Os irmãos serenavam ambos na presença dos dois velhinhos que eram já os meus avós, que me recebiam numa torrente opressiva de beijos e me chamavam de um modo estranho, abrindo as vogais e empregando o diminutivo, numa conjugação que conferia transitoriamente ao meu nome uma natureza esdrúxula, proparoxítona.
Lembro-me de pratos cheios de bolinhas que obstinadamente fugiam diante do meu garfo, lembro-me de um cheiro a roupa húmida, como se a chuva ensopasse permanentemente os tecidos, lembro-me do bafio a cevada queimada e leite talhado e do chão a ranger debaixo do linóleo, numa pensão caduca a poucos metros da Batalha.

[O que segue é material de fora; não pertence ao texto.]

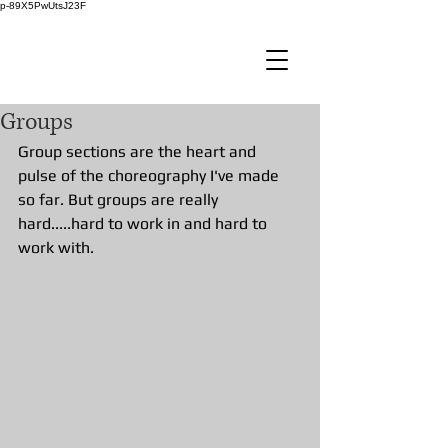
p-89X5PwUtsJ23F
Groups
Group sections are the heart and 
pulse of the choreography I've made 
so far. But groups are really 
hard.....hard to work in and hard to 
work with. 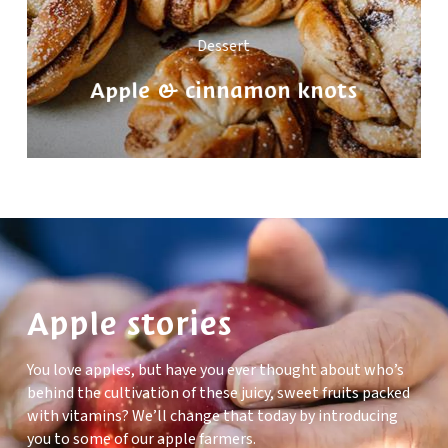
Dessert
Apple & cinnamon knots
Apple stories
You love apples, but have you ever thought about who’s
behind the cultivation of these juicy, sweet fruits packed
with vitamins? We’ll change that today by introducing
you to some of our apple farmers.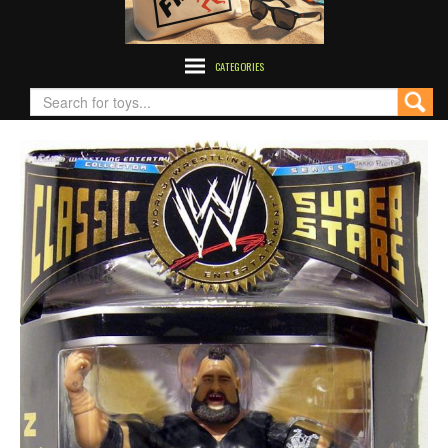
CATEGORIES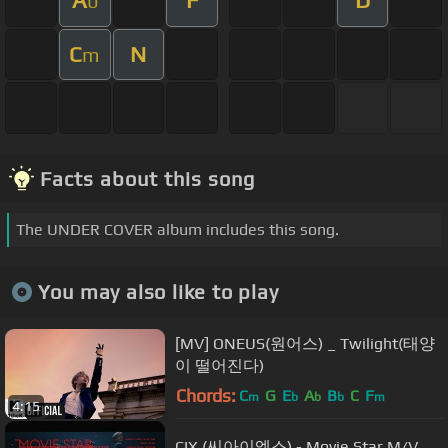
A
F
D
b
C
N
m
Facts about this song
The UNDER COVER album includes this song.
You may also like to play
[MV] ONEUS(원어스) _ Twilight(태양
이 떨어진다)
Chords:
C
G
E
A
B
C
F
m
b
b
b
m
4:15
CIX (씨아이엑스) - Movie Star M/V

As minhas tias ocupavam um lugar mais distante, e dos meus primos, não obstante a contemporaneidade, recordo brincadeiras banais e aquela territorialidade que policia a aproximação de crianças tímidas.
Depois voltava a ter o meu pai só para mim, e regressávamos, esgotada mais qualquer peregrinação por um café ou um livreiro, numa corrida descendente para São Bento, onde por qualquer milagre nunca perdíamos o Foguete.

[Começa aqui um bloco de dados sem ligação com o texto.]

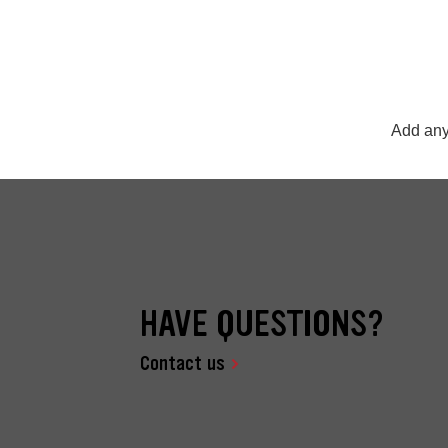
Add any
HAVE QUESTIONS?
Contact us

Depois o ar ia secando, e na trepidação nocturna eu ia decorando os nomes das estações até entrever, em Cabo Ruivo, a chama da refinaria que para mim simbolizava o regresso a casa.
Depois os meus avós paternos foram, pareceu-me que em rápida sucessão, para o Prado do Repouso, e deixou de haver a mesma motivação para as visitas periódicas, para essas calorosas celebrações do chamamento do sangue entre familiares vivendo em cidades que na altura eu julgava muito distantes.
Um dia estava a assistir a Once Upon a Time in America e há uma cena em que Noodles (Robert de Niro) regressa, vergado pelo tempo, ao som de Yesterday. Passaram mais de 30 anos, ele regressa de onde partiu mas parece emergir do nada.
Não sei bem explicar porquê mas lembrei-me do tio Alfredo, surgindo numa epifania a explicar-me que há a distância, há o silêncio, mas há uma doçura que tudo recobre e redime, e há o tempo que tudo cura, porque as pessoas serenas envelhecem mas verdadeiramente não mudam.
Essa não é obviamente a mensagem do filme, mas dele retive apenas a imagem e o ambiente e o pretexto para a recriação simbólica.
Ele era, desde esses anos longínquos em que os meus avós tinham deixado de apertar-me contra as suas vestes húmidas, o patriarca da família. O meu tio Alfredo.
Partiu há pouco, e ficámos sem patriarca na família.